Laser cutting works by directing the output of a high-power laser,
by computer, at the material to be cut. The material then either
melts, burns, vaporizes away, or is blown away by a jet of gas,
leaving an edge with a high-quality surface finish. Industrial laser
cutters are used to cut flat-sheet material as well as structural
and piping materials.

Advantages of laser cutting over mechanical cutting include


easier workholding and reduced contamination of workpiece
(since there is no cutting edge which can become contaminated
by the material or contaminate the material). Precision may be
better, since the laser beam does not wear during the process.
There is also a reduced chance of warping the material that is
being cut, as laser systems have a small heat-affected zone.
Some materials are also very difficult or impossible to cut by
more traditional means.

Laser cutting for metals has the advantages over plasma


cutting of being more precise and using less energy when
cutting sheet metal, however, most industrial lasers cannot
cut through the greater metal thickness that plasma can. Newer
lasers machines operating at higher power (6000 watts, as
contrasted with early laser cutting machines' 1500 watt
ratings) are approaching plasma machines in their ability to
cut through thick materials, but the capital cost of such
machines is much higher than that of plasma cutting machines
capable of cutting thick materials like steel plate.

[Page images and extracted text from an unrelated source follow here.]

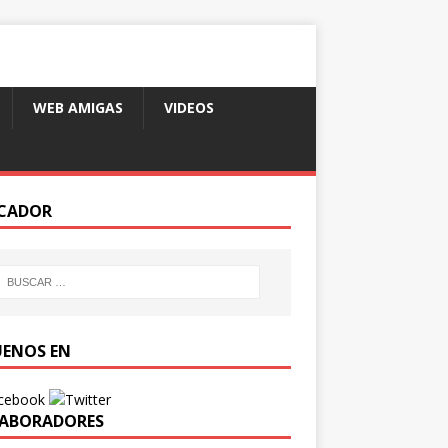
WEB AMIGAS
VIDEOS
CADOR
UENOS EN
ABORADORES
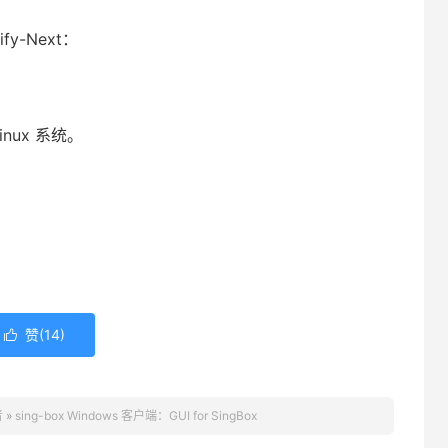
fy-Next：
Linux 系统。
赞(
14
)

者
»
sing-box Windows 客户端：GUI for SingBox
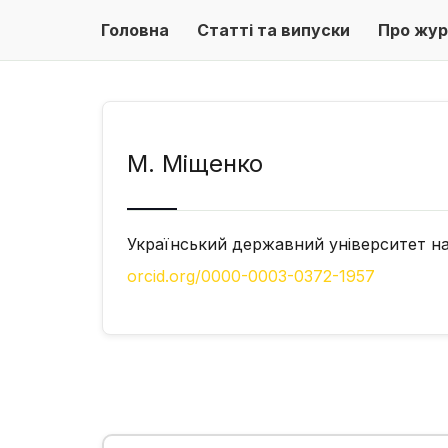
Головна
Статті та випуски
Про жур
М. Міщенко
Український державний університет нау
orcid.org/0000-0003-0372-1957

The main disadvantage of laser cutting is the high power


consumption. Industrial laser efficiency may range from 5% to 15%.
The power consumption and efficiency of any particular laser will
vary depending on output power and operating parameters. This will
depend on type of laser and how well the laser is matched to the
work at hand. The amount of laser cutting power required, known as
heat input, for a particular job depends on the material type,
thickness, process (reactive/inert) used, and desired cutting rate

process

Generation of the laser beam involves stimulating a lasing material


by electrical discharges or lamps within a closed container. As the
lasing material is stimulated, the beam is reflected internally by
means of a partial mirror, until it achieves sufficient energy to
escape as a stream of monochromatic coherent light. Mirrors or fiber
optics are typically used to direct the coherent light to a lens,
which focuses the light at the work zone. The narrowest part of the
focused beam is generally less than 0.0125 in (0.3175 mm). in
diameter. Depending upon material thickness, kerf widths as small as
0.004 in (0.1016 mm) are possible.[4] In order to be able to start
cutting from somewhere else than the edge, a pierce is done before
every cut. Piercing usually involves a high-power pulsed laser beam
which slowly (taking around 5–15 seconds for 1⁄2-inch-thick (13 mm)
stainless steel, for example) makes a hole in the material.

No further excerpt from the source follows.